Scottish University signs text to reject female gender studies

Arantza Asali, who is currently pursuing the master’s program in gender studies led by dr. Kerr, found, said she “could never have imagined that St. Andrews would obtain this degree, receive the praise and tuition he had earned, and then do so.”

“The neglect shown by our education and the well-being of the staff is unacceptable,” she wrote on Twitter.

Broader concerns have been raised many times in the past about the under-representation of women in the field of philosophy worldwide. And those who drew attention to the university’s decision not to sign Ms. Kerr to renew does not indicate the broader issues in the philosophy department.

According to their petition: As of this month, of the 35 members of the academic and research staff in the department, only 12 are women; of the twelve women, only five have a permanent position (one of which is part-time), two visiting scholars, three professors who are not primarily employed at the university, and two have temporary contracts, including Drs. Kerr.

The 19 full-time staff members of the department include only four women, and no woman has a permanent junior position. From the department’s 57 Ph.D. students, only 13 are women.

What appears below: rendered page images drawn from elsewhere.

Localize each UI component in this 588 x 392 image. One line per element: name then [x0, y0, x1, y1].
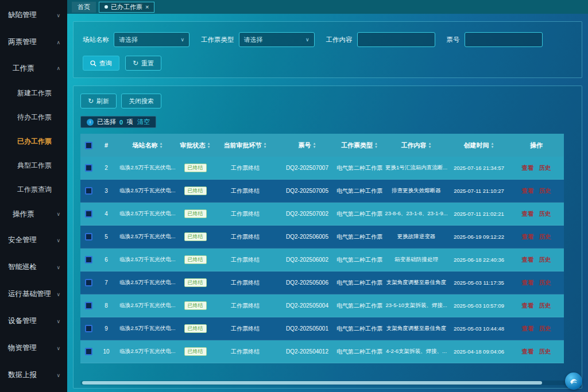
row-index: 6	[96, 249, 116, 271]
sidebar-item[interactable]: 运行基础管理	[0, 281, 67, 308]
station-name: 临涣2.5万千瓦光伏电...	[116, 249, 179, 271]
row-checkbox[interactable]	[85, 325, 92, 332]
ticket-no-input[interactable]	[470, 36, 537, 43]
select-all-checkbox[interactable]	[85, 142, 92, 149]
row-checkbox[interactable]	[85, 187, 92, 195]
row-checkbox[interactable]	[85, 233, 92, 240]
horizontal-scrollbar-thumb[interactable]	[82, 381, 542, 385]
column-header[interactable]: 工作内容	[384, 134, 449, 157]
search-button[interactable]: 查询	[83, 56, 119, 71]
chevron-icon	[56, 319, 60, 324]
work-content-input[interactable]	[362, 36, 430, 43]
history-link[interactable]: 历史	[539, 233, 551, 241]
station-select[interactable]: 请选择 ∨	[114, 32, 189, 47]
view-link[interactable]: 查看	[522, 187, 534, 195]
sidebar-item[interactable]: 操作票	[0, 201, 67, 227]
column-header[interactable]: 当前审批环节	[211, 134, 279, 157]
sort-icon[interactable]	[313, 142, 316, 149]
table-panel: ↻ 刷新 关闭搜索 i 已选择 0 项 清空	[73, 86, 582, 389]
column-header[interactable]: 工作票类型	[335, 134, 384, 157]
column-header[interactable]: 创建时间	[449, 134, 509, 157]
station-name: 临涣2.5万千瓦光伏电...	[116, 157, 179, 179]
view-link[interactable]: 查看	[522, 302, 534, 310]
history-link[interactable]: 历史	[539, 302, 551, 310]
view-link[interactable]: 查看	[522, 279, 534, 287]
work-content: 支架角度调整至最佳角度	[384, 317, 449, 340]
row-checkbox[interactable]	[85, 279, 92, 286]
sort-icon[interactable]	[160, 142, 163, 149]
sidebar-item[interactable]: 已办工作票	[0, 129, 67, 153]
row-checkbox[interactable]	[85, 210, 92, 218]
approval-step: 工作票终结	[211, 226, 279, 248]
column-header[interactable]: 场站名称	[116, 134, 179, 157]
ticket-number: DQ2-202506002	[279, 249, 335, 271]
table-row[interactable]: 8 临涣2.5万千瓦光伏电... 已终结 工作票终结 DQ2-202505004…	[80, 294, 564, 317]
sidebar-item[interactable]: 智能巡检	[0, 254, 67, 281]
column-header[interactable]: 票号	[279, 134, 335, 157]
tab[interactable]: 已办工作票 ×	[99, 2, 154, 13]
table-row[interactable]: 5 临涣2.5万千瓦光伏电... 已终结 工作票终结 DQ2-202506005…	[80, 226, 564, 249]
history-link[interactable]: 历史	[539, 164, 551, 172]
sidebar-item[interactable]: 典型工作票	[0, 153, 67, 177]
ticket-no-filter-group: 票号	[447, 32, 543, 47]
sort-icon[interactable]	[374, 142, 378, 149]
sidebar-item[interactable]: 物资管理	[0, 335, 67, 362]
table-row[interactable]: 3 临涣2.5万千瓦光伏电... 已终结 工作票终结 DQ2-202507005…	[80, 180, 564, 203]
table-row[interactable]: 4 临涣2.5万千瓦光伏电... 已终结 工作票终结 DQ2-202507002…	[80, 203, 564, 226]
view-link[interactable]: 查看	[522, 348, 534, 356]
refresh-button[interactable]: ↻ 刷新	[80, 94, 117, 108]
view-link[interactable]: 查看	[522, 325, 534, 333]
row-index: 10	[96, 340, 116, 363]
history-link[interactable]: 历史	[539, 348, 551, 356]
clear-selection-link[interactable]: 清空	[137, 118, 150, 126]
close-search-button[interactable]: 关闭搜索	[121, 94, 161, 108]
column-header[interactable]: 操作	[509, 134, 564, 157]
sort-icon[interactable]	[264, 142, 267, 149]
history-link[interactable]: 历史	[539, 279, 551, 287]
view-link[interactable]: 查看	[522, 164, 534, 172]
sidebar-item[interactable]: 工作票	[0, 56, 67, 81]
close-icon[interactable]: ×	[145, 4, 149, 10]
table-row[interactable]: 9 临涣2.5万千瓦光伏电... 已终结 工作票终结 DQ2-202505001…	[80, 317, 564, 340]
column-header[interactable]: 审批状态	[179, 134, 211, 157]
approval-step: 工作票终结	[211, 203, 279, 225]
history-link[interactable]: 历史	[539, 210, 551, 218]
filter-actions: 查询 ↻ 重置	[83, 56, 572, 71]
history-link[interactable]: 历史	[539, 187, 551, 195]
sidebar-item[interactable]: 两票管理	[0, 29, 67, 56]
assistant-button[interactable]	[565, 372, 582, 390]
chevron-icon	[56, 13, 60, 18]
sidebar-item[interactable]: 工作票查询	[0, 177, 67, 201]
row-checkbox[interactable]	[85, 256, 92, 263]
table-row[interactable]: 2 临涣2.5万千瓦光伏电... 已终结 工作票终结 DQ2-202507007…	[80, 157, 564, 180]
table-row[interactable]: 6 临涣2.5万千瓦光伏电... 已终结 工作票终结 DQ2-202506002…	[80, 249, 564, 271]
sidebar-nav: 缺陷管理 两票管理 工作票 新建工作票	[0, 2, 67, 389]
sidebar-item[interactable]: 缺陷管理	[0, 2, 67, 29]
sidebar-item[interactable]: 新建工作票	[0, 81, 67, 105]
view-link[interactable]: 查看	[522, 210, 534, 218]
sidebar-item[interactable]: 安全管理	[0, 227, 67, 254]
sort-icon[interactable]	[428, 142, 432, 149]
created-time: 2025-05-03 11:17:35	[449, 271, 509, 294]
row-checkbox-cell	[80, 157, 96, 179]
table-row[interactable]: 10 临涣2.5万千瓦光伏电... 已终结 工作票终结 DQ2-20250401…	[80, 340, 564, 363]
sort-icon[interactable]	[207, 142, 211, 149]
history-link[interactable]: 历史	[539, 325, 551, 333]
table-row[interactable]: 7 临涣2.5万千瓦光伏电... 已终结 工作票终结 DQ2-202505006…	[80, 271, 564, 294]
row-checkbox[interactable]	[85, 302, 92, 309]
row-index: 5	[96, 226, 116, 248]
sort-icon[interactable]	[491, 142, 494, 149]
chevron-down-icon: ∨	[305, 37, 310, 42]
reset-button[interactable]: ↻ 重置	[125, 56, 161, 71]
sidebar-item[interactable]: 数据上报	[0, 362, 67, 389]
tab[interactable]: 首页	[72, 2, 96, 13]
row-checkbox[interactable]	[85, 348, 92, 355]
column-header[interactable]: #	[96, 134, 116, 157]
row-checkbox[interactable]	[85, 164, 92, 172]
sidebar-item[interactable]: 设备管理	[0, 308, 67, 335]
ticket-type-select[interactable]: 请选择 ∨	[239, 32, 315, 47]
view-link[interactable]: 查看	[522, 256, 534, 264]
view-link[interactable]: 查看	[522, 233, 534, 241]
history-link[interactable]: 历史	[539, 256, 551, 264]
sidebar-item[interactable]: 待办工作票	[0, 105, 67, 129]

Academics around the world have expressed their support for Dr. Kerr expressed on social media.

“Absolutely shameful, and part of a long list of dismissals of women and BAME scholars in recent years,” Dr. Camilla Mork Rostvik, a postdoctoral researcher at the University of Leeds, posted on Twitter and uses an acronym that is common in Britain for blacks, Asians and ‘minority ethnicities’.

“This is a profound injustice as well as an incredible mistake,” wrote Jonathan Ichikawa, an associate professor of philosophy at the University of British Columbia. “Her work is exemplary, and there is no one with the necessary expertise who can replace her.”